Qwen2-1.5B-Instruct

Property	Value
Parameter Count	1.54B
License	Apache 2.0
Tensor Type	BF16
Downloads	150,581

What is Qwen2-1.5B-Instruct?

Qwen2-1.5B-Instruct is part of the new Qwen2 series of large language models, representing a significant advancement in AI language processing. This instruction-tuned model, with 1.54 billion parameters, demonstrates impressive capabilities across various benchmarks and shows competitive performance against both open-source and proprietary models.

Implementation Details

The model is built on the Transformer architecture with several key optimizations including SwiGLU activation, attention QKV bias, and group query attention. It requires transformers>=4.37.0 for proper implementation and features an improved tokenizer optimized for multiple natural languages and code processing.

Advanced Transformer architecture with SwiGLU activation
Improved multilingual tokenizer
Trained through supervised finetuning and direct preference optimization
Supports both CPU and GPU deployment with automatic device mapping

Core Capabilities

Strong performance in MMLU (52.4%) showing excellent language understanding
Impressive coding capabilities with 37.8% on HumanEval
Mathematical reasoning with 61.6% accuracy on GSM8K
Multilingual proficiency demonstrated by 63.8% on C-Eval
Advanced instruction following with 29.0% on IFEval

Frequently Asked Questions

Q: What makes this model unique?

The model stands out for its significant improvements over its predecessor, Qwen1.5-1.8B-Chat, showing substantial gains across all benchmarks while maintaining a relatively compact parameter count.
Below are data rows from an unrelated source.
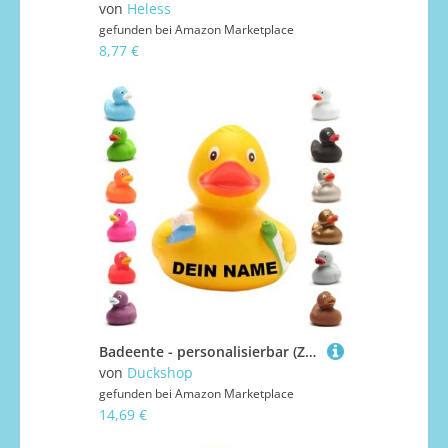
von
Heless
gefunden bei
Amazon Marketplace
8,77 €
Badeente - personalisierbar (Zahnputz Ente)
von
Duckshop
gefunden bei
Amazon Marketplace
14,69 €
It particularly excels in mathematical reasoning and coding tasks.

Q: What are the recommended use cases?

This model is well-suited for a wide range of applications including code generation, mathematical problem-solving, multilingual text processing, and general language understanding tasks. It's particularly effective for scenarios requiring precise instruction following and reasoning capabilities.